The results all but speak for themselves: an edgy, balanced, and engaging thesis on the protocols and dialogue that happens around whether or not someone says one thing but means another. Headlined by “CODA” stand-out Emilia Jones and “Succession” royalty Nicholas Braun and written by Michelle Ashford (who adapted the New Yorker story by Kristen Roupenian), “Cat Person” manages to highlight all the best elements of the source material and should foster meaningful discussions, in particular around young women, on the exact parameters that come with dating; and how to ascertain if the person sitting across from you might not be as they appear. 

The story is fairly simple and one many have seen before: Jones plays Margot, a 20-year old college sophomore working at the local movie theater to help pay the bills. These early scenes don’t offer much situational action, though the screenplay expands upon the short story by fleshing out the characters and giving them meaningful backstories. Margot works behind the concession stand as her place of employment shows a variety of vintage classics including “American Graffiti” and “The Empire Strikes Back,” (where can I find this venue?). 

One night she converses with frequent moviegoer Robert (Braun) and begins a seemingly harmless yet flirtatious relationship. They exchange phone numbers and the two begin courting each other via text message. Ashfords scripting does a solid job at unspooling how young adults navigate the turmoils of dating, with spunky (and believable) conversational tidbits among peers as well as the pros and cons of dating someone who is clearly older. 

Nevertheless, Margot takes a flier on Robert despite the overall sense that something feels off, (her best friend hilariously played by Geraldine Viswanathan can already sense it) but her internal self, of which the film vividly depicts, encourages the date. What could go wrong? But it becomes clear that Robert isn’t a normal dude and “Cat Person” doesn’t deviate from the hard topics, including a bad sexual encounter that allows audiences to start piecing together the real narrative, and from there, things get intense. 

Like the short story, Foegel and co, not to mention the sensational casting that sees Jones and Bruan taking major leaps outside of their comfort zone, expertly conveys the aftermath and unexpected burden of an unsettling and cringe-inducing sexual experience. It’s evident Robert, in his needlessly pathetic texting exchanges or lack of obvious situational awareness, makes him someone to avoid. The film excels at presenting both sides of the dating spectrum and tacitly flips the script numerous times, subverting expectations and keeping audiences on the edge of their seats. It’s unpredictable. 

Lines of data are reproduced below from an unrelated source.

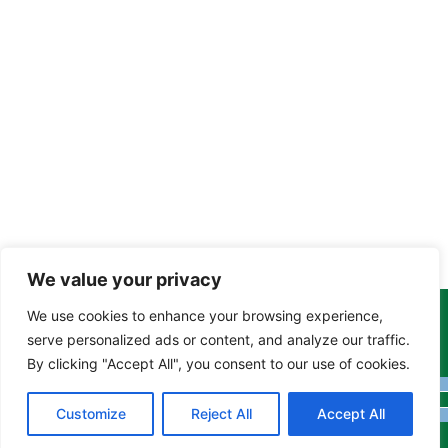
We value your privacy
We use cookies to enhance your browsing experience,
Copyright Tony Davison © 2024 - 2026 www.derbyshiremoths.org
serve personalized ads or content, and analyze our traffic.
By clicking "Accept All", you consent to our use of cookies.
Customize
Reject All
Accept All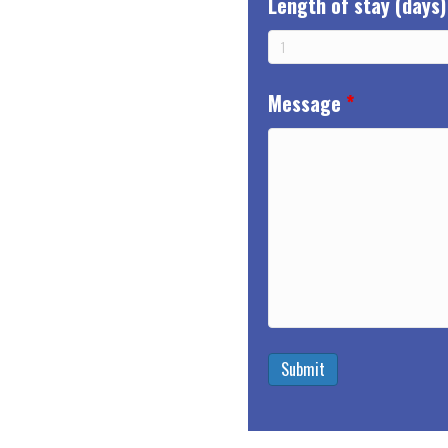
Length of stay (days)
Message
*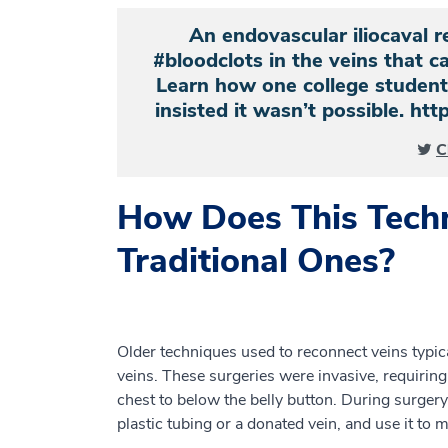
An endovascular iliocaval r
#bloodclots in the veins that c
Learn how one college student 
insisted it wasn’t possible. h
C
How Does This Tech
Traditional Ones?
Older techniques used to reconnect veins typi
veins. These surgeries were invasive, requiring
chest to below the belly button. During surger
plastic tubing or a donated vein, and use it to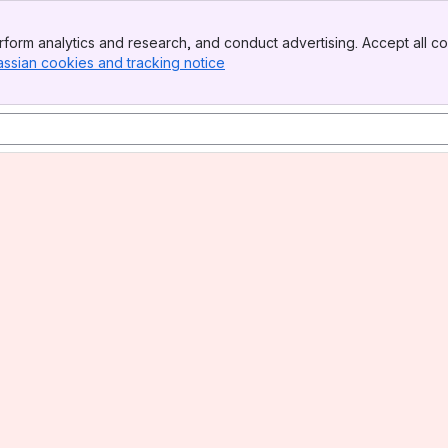
form analytics and research, and conduct advertising. Accept all co
assian cookies and tracking notice
, (opens new window)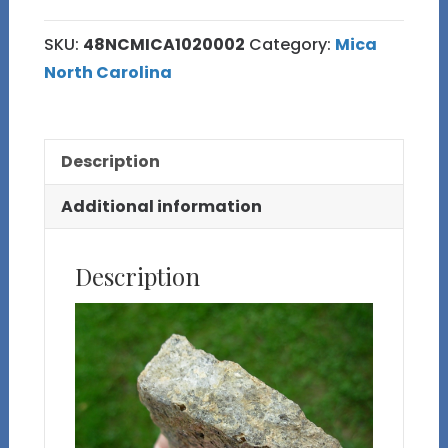
Mica
SKU:
48NCMICA1020002
Category:
Mica
Specimen
North Carolina
quantity
Description
Additional information
Description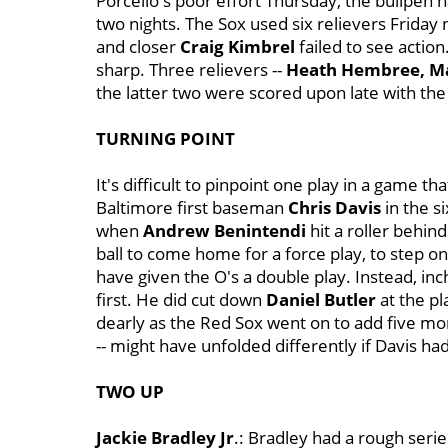
Porcello's poor effort Thursday, the bullpen 
two nights. The Sox used six relievers Friday ni
and closer
Craig Kimbrel
failed to see action
sharp. Three relievers --
Heath Hembree, Ma
the latter two were scored upon late with the
TURNING POINT
It's difficult to pinpoint one play in a game t
Baltimore first baseman
Chris Davis
in the s
when
Andrew Benintendi
hit a roller behin
ball to come home for a force play, to step o
have given the O's a double play. Instead, in
first. He did cut down
Daniel Butler
at the pl
dearly as the Red Sox went on to add five m
-- might have unfolded differently if Davis ha
TWO UP
Jackie Bradley Jr
.: Bradley had a rough serie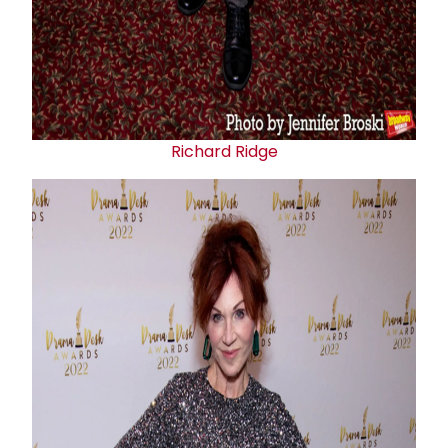
Richard Ridge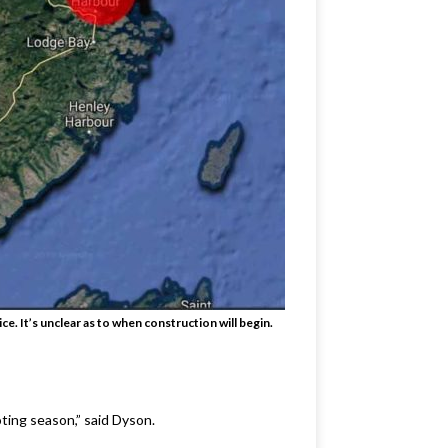
e. It’s unclear as to when construction will begin.
ting season,” said Dyson.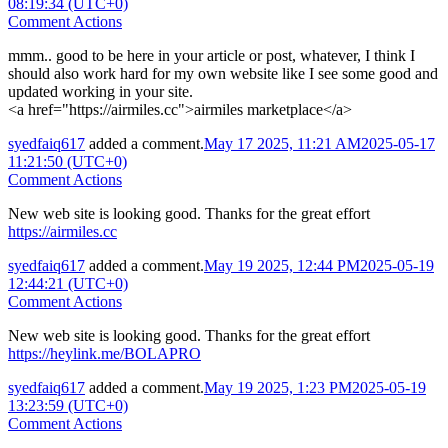
08:19:34 (UTC+0)
Comment Actions
mmm.. good to be here in your article or post, whatever, I think I
should also work hard for my own website like I see some good and
updated working in your site.
<a href="https://airmiles.cc">airmiles marketplace</a>
syedfaiq617
added a comment.
May 17 2025, 11:21 AM
2025-05-17
11:21:50 (UTC+0)
Comment Actions
New web site is looking good. Thanks for the great effort
https://airmiles.cc
syedfaiq617
added a comment.
May 19 2025, 12:44 PM
2025-05-19
12:44:21 (UTC+0)
Comment Actions
New web site is looking good. Thanks for the great effort
https://heylink.me/BOLAPRO
syedfaiq617
added a comment.
May 19 2025, 1:23 PM
2025-05-19
13:23:59 (UTC+0)
Comment Actions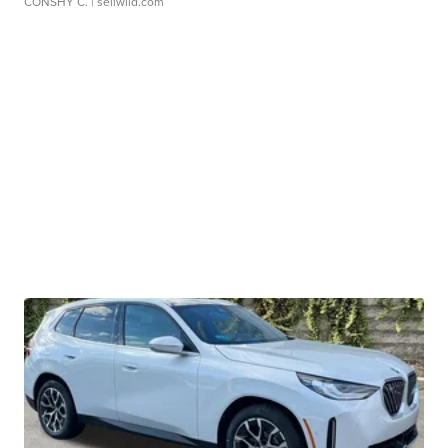
CONSHY C.
| sellwild.com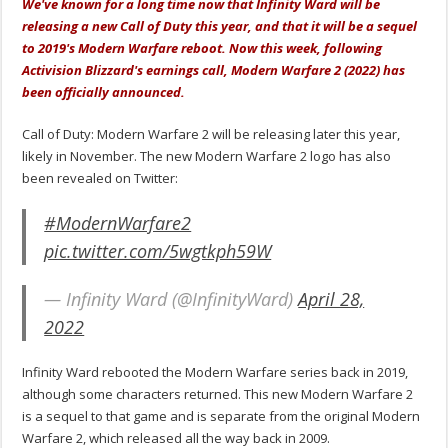
We've known for a long time now that Infinity Ward will be
releasing a new Call of Duty this year, and that it will be a sequel
to 2019's Modern Warfare reboot. Now this week, following
Activision Blizzard's earnings call, Modern Warfare 2 (2022) has
been officially announced.
Call of Duty: Modern Warfare 2 will be releasing later this year,
likely in November. The new Modern Warfare 2 logo has also
been revealed on Twitter:
#ModernWarfare2
pic.twitter.com/5wgtkph59W
— Infinity Ward (@InfinityWard)
April 28,
2022
Infinity Ward rebooted the Modern Warfare series back in 2019,
although some characters returned. This new Modern Warfare 2
is a sequel to that game and is separate from the original Modern
Warfare 2, which released all the way back in 2009.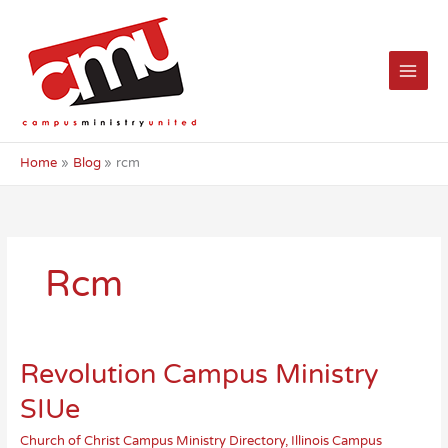
Skip
to
content
Home
Blog
rcm
Rcm
Revolution Campus Ministry
SIUe
Church of Christ Campus Ministry Directory
,
Illinois Campus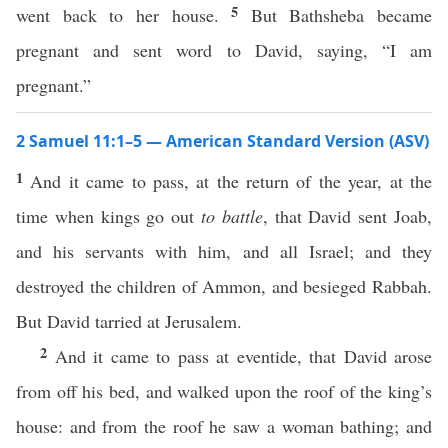
5
went back to her house.
But Bathsheba became
pregnant and sent word to David, saying, “I am
pregnant.”
2 Samuel 11:1–5 — American Standard Version (ASV)
1
And it came to pass, at the return of the year, at the
time when kings go out
to battle
, that David sent Joab,
and his servants with him, and all Israel; and they
destroyed the children of Ammon, and besieged Rabbah.
But David tarried at Jerusalem.
2
And it came to pass at eventide, that David arose
from off his bed, and walked upon the roof of the king’s
house: and from the roof he saw a woman bathing; and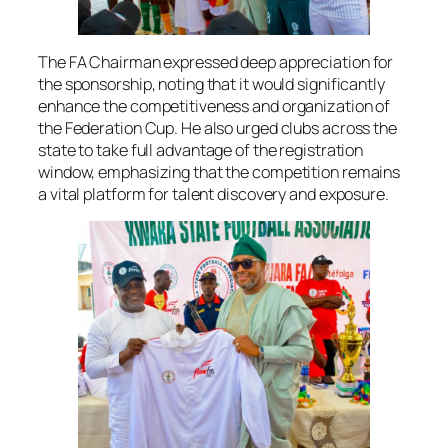
The FA Chairman expressed deep appreciation for
the sponsorship, noting that it would significantly
enhance the competitiveness and organization of
the Federation Cup. He also urged clubs across the
state to take full advantage of the registration
window, emphasizing that the competition remains
a vital platform for talent discovery and exposure.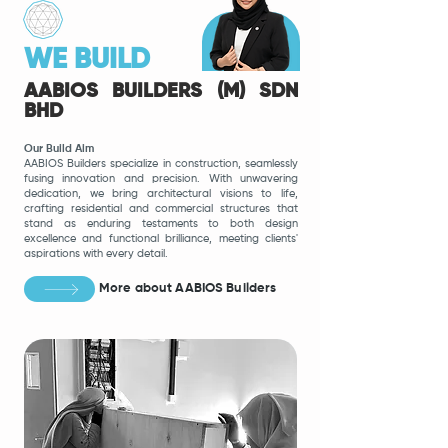
WE BUILD
AABIOS BUILDERS (M) SDN
BHD
Our Build Aim
AABIOS Builders specialize in construction, seamlessly
fusing innovation and precision. With unwavering
dedication, we bring architectural visions to life,
crafting residential and commercial structures that
stand as enduring testaments to both design
excellence and functional brilliance, meeting clients'
aspirations with every detail.
More about AABIOS Builders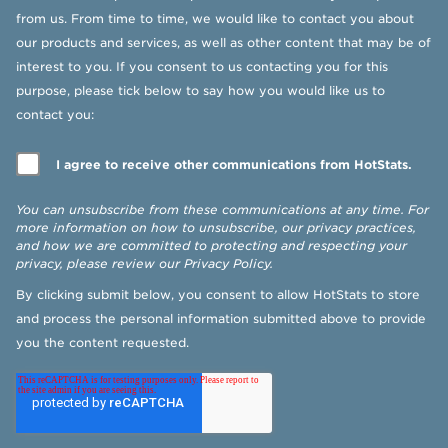
from us. From time to time, we would like to contact you about
our products and services, as well as other content that may be of
interest to you. If you consent to us contacting you for this
purpose, please tick below to say how you would like us to
contact you:
I agree to receive other communications from HotStats.
You can unsubscribe from these communications at any time. For
more information on how to unsubscribe, our privacy practices,
and how we are committed to protecting and respecting your
privacy, please review our
Privacy Policy
.
By clicking submit below, you consent to allow HotStats to store
and process the personal information submitted above to provide
you the content requested.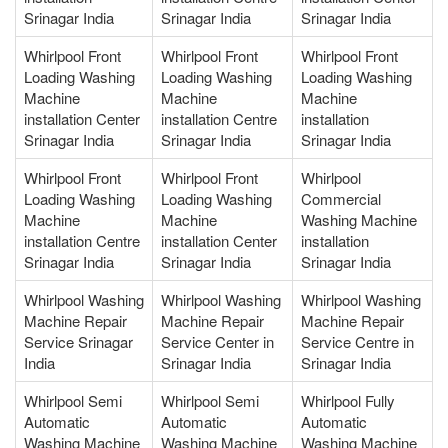
Srinagar India
Srinagar India
Srinagar India
Whirlpool Front
Whirlpool Front
Whirlpool Front
Loading Washing
Loading Washing
Loading Washing
Machine
Machine
Machine
installation Center
installation Centre
installation
Srinagar India
Srinagar India
Srinagar India
Whirlpool Front
Whirlpool Front
Whirlpool
Loading Washing
Loading Washing
Commercial
Machine
Machine
Washing Machine
installation Centre
installation Center
installation
Srinagar India
Srinagar India
Srinagar India
Whirlpool Washing
Whirlpool Washing
Whirlpool Washing
Machine Repair
Machine Repair
Machine Repair
Service Srinagar
Service Center in
Service Centre in
India
Srinagar India
Srinagar India
Whirlpool Semi
Whirlpool Semi
Whirlpool Fully
Automatic
Automatic
Automatic
Washing Machine
Washing Machine
Washing Machine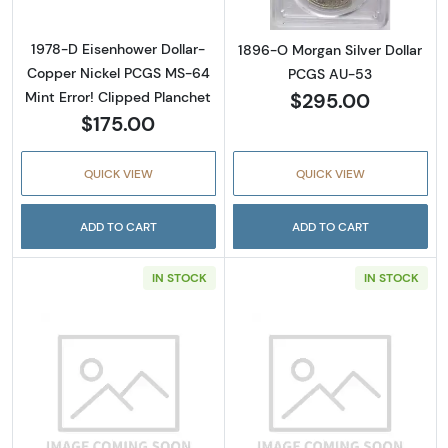
1978-D Eisenhower Dollar-
1896-O Morgan Silver Dollar
Copper Nickel PCGS MS-64
PCGS AU-53
$295.00
Mint Error! Clipped Planchet
$175.00
QUICK VIEW
QUICK VIEW
ADD TO CART
ADD TO CART
IN STOCK
IN STOCK
Read more about1904-O Morgan Silver Doll
Read more abou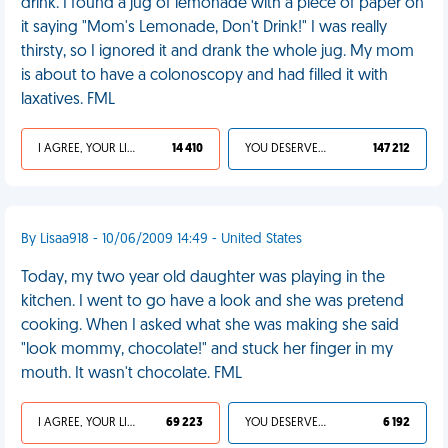
drink. I found a jug of lemonade with a piece of paper on
it saying "Mom's Lemonade, Don't Drink!" I was really
thirsty, so I ignored it and drank the whole jug. My mom
is about to have a colonoscopy and had filled it with
laxatives. FML
I AGREE, YOUR LIFE SUCKS
14 410
YOU DESERVED IT
147 212
By Lisaa918 - 10/06/2009 14:49 - United States
Today, my two year old daughter was playing in the
kitchen. I went to go have a look and she was pretend
cooking. When I asked what she was making she said
"look mommy, chocolate!" and stuck her finger in my
mouth. It wasn't chocolate. FML
I AGREE, YOUR LIFE SUCKS
69 223
YOU DESERVED IT
6 192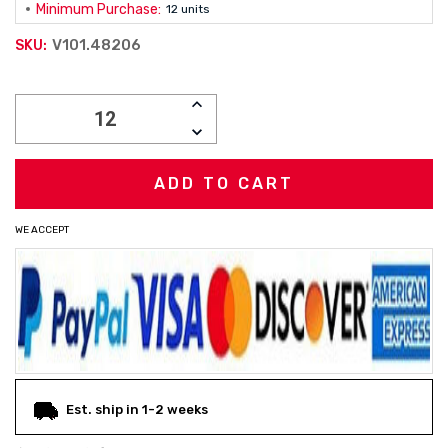
Minimum Purchase:
12 units
V101.48206
SKU:
Current
INCREASE
Stock:
QUANTITY:
DECREASE
QUANTITY:
WE ACCEPT
Est. ship in 1-2 weeks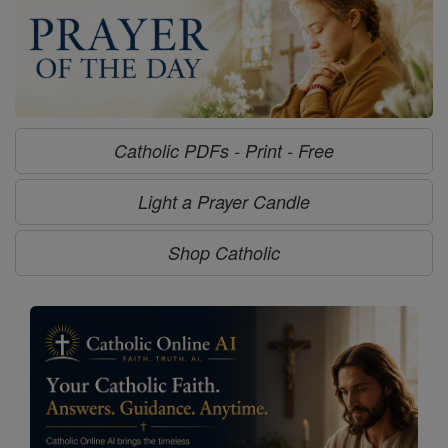
Catholic PDFs - Print - Free
Light a Prayer Candle
Shop Catholic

“Cat Person” won’t be for everyone and I’d wager some might find aspects of the film and its presentation offensive, but I welcomed its take on how a 20-year-old navigates a relationship that comes with unforeseen baggage and circumstance. The film never drags either, keeping the momentum flowing between sequences until a climax that goes absolutely nuts and one you must see to believe. 

Grade: B+ 

CAT PERSON world premiered at the 2023 Sundance Film Festival. It is currently seeking distribution.